There were  really only two types. Type A: elitist snobs with perfect lives. Or, type B: way-over-the-top attention-seekers--like a vicious clan of Miley Cyruses. Quite naturally, I actively avoided them and have been successful at it for the better part of my high school career, if I do say so myself

Recently that had made impossible by my school counselor, who brilliantly thought to inform me that I needed to take a drama class to satisfy all of my enrichment credits in time for graduation. As I sat with the chin on my palm and wondered how I'd gotten trapped in such a useless, mindless class, I conjured up an image of his unsympathetic face. Then I mentally cursed whichever spiteful administration employee was responsible for our school's graduation requirements and pretty soon, the slow and painful decay of my sanity.

There was one thing about the class I was interested in.

My grade.

Getting A's was my thing. So whenever an assignment had been due, I'd complied to the best of my ability. This included the time she's asked each of us to draft a short play of our own. She was planning on using the best one in the next spring production. At the time I couldn't but feel motivated to win her little competition. What had I to lose anyway?

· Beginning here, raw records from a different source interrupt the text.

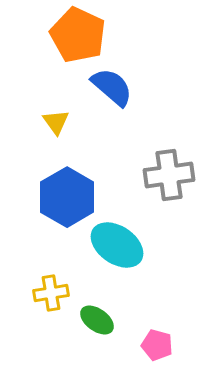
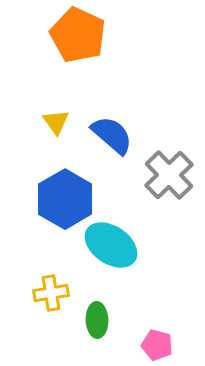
blue semicircle: moved 48 px down
gray cross: rotated 36 degrees counterclockwise
blue hexagon: moved 2 px left, 2 px down
cyan ellipse: moved 6 px left
green ellipse: rotated 52 degrees clockwise
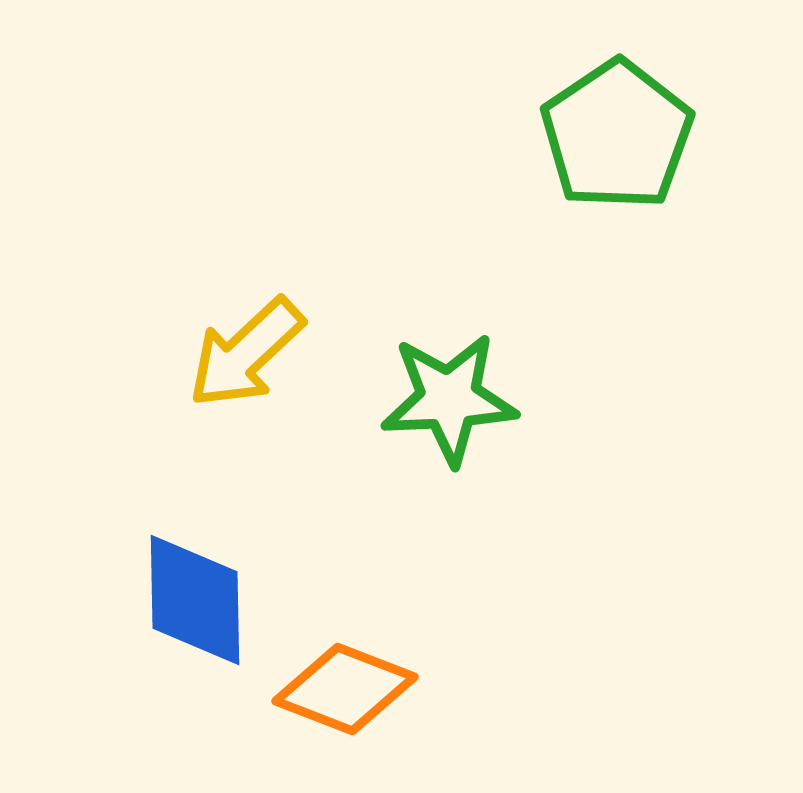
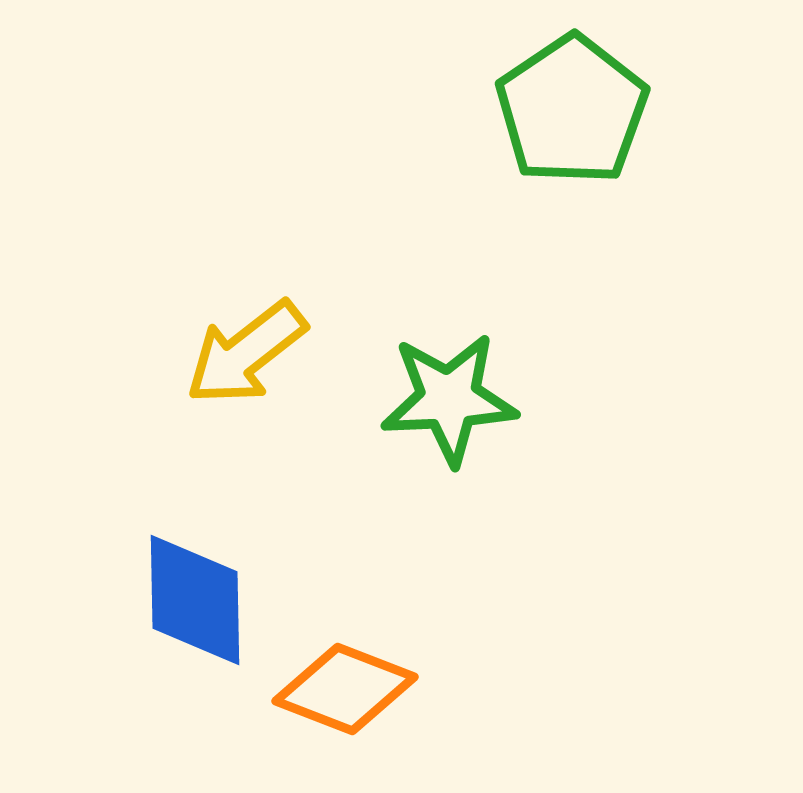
green pentagon: moved 45 px left, 25 px up
yellow arrow: rotated 5 degrees clockwise
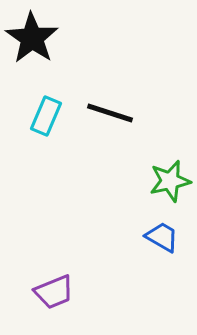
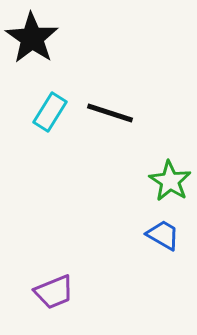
cyan rectangle: moved 4 px right, 4 px up; rotated 9 degrees clockwise
green star: rotated 27 degrees counterclockwise
blue trapezoid: moved 1 px right, 2 px up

Today she'd given us her decision, and I surprised myself by being disappointed and furious--which had only been possible because I'd allowed myself to trust her. I'd trusted her to make an honest, conscientious decision that would reflect her otherwise imaginary professional expertise, but she totally and deliberately betrayed me.

When the word 'winner', followed by two other words that sounded like Leo Zachary escaped her lips, my jaw swung open and stayed there as I desperately tried to comprehend what had just happened. Even after I saw his gloating face stand up from his seat that afternoon to receive the applause...I still--couldn't---quite---send--the information to my brain, so I just continued to stare with my mouth open for a little while longer.

There was only one thing anyone ever needed to know about Leo Zachary. He who I had valiantly endured for the past three years, just so happened to be the most arrogant, malicious, metro-sexual waste of air that had ever walked the planet. He was famously talented in the art of being a total ego-maniac slash compulsive instigator--which was almost always directed at me. He couldn't go three seconds without seeking attention for himself if he tried. Frankly, there were just so many things wrong with the kid that it was hard to imagine him succeeding in anything because he was too busy being a jerk.

Too many times in the past had he bullied me, called me names with his equally despicable friends, and made me feel inferior in every sense of the word. Too many times has he deliberately and maliciously exposed every bit of insecurity I'd ever had and threw it up in my face just for a laugh. He used to target me so monstrously that there were times that I thought I really hated him.

Like, forreal.

Thankfully, I'd put those years behind me. In fact I'd grown and matured so much that it felt like forever ago--though it was unlikely that he had changed much at all. Despite all of this, my indignation at Miss A's decision wasn't rooted in prejudice, regardless. The real problem was that she literally leading the theatre department down a road to its own demise. The real problem was that his play was, to put it simply, crap. His plot was crap. His characters were crap. And his title was just plain stupid.